(Items from a dataset)

==*==

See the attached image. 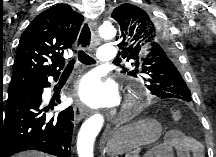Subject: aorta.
Wrapping results in <instances>:
<instances>
[{
	"instance_id": "762f6f07",
	"label": "aorta",
	"mask_w": 216,
	"mask_h": 157,
	"mask_svg": "<svg viewBox=\"0 0 216 157\" xmlns=\"http://www.w3.org/2000/svg\"><path fill=\"white\" fill-rule=\"evenodd\" d=\"M99 34L103 39H113L116 29L110 22H105L99 27ZM104 123L101 114H94L81 126L77 140V151L79 157H93L94 141Z\"/></svg>"
}]
</instances>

==*==

● **What the task asks**:
Scan the lines above, and whenever one holds the string "instances", copy it.

● **Your response**:
Wrapping results in <instances>:
<instances>
</instances>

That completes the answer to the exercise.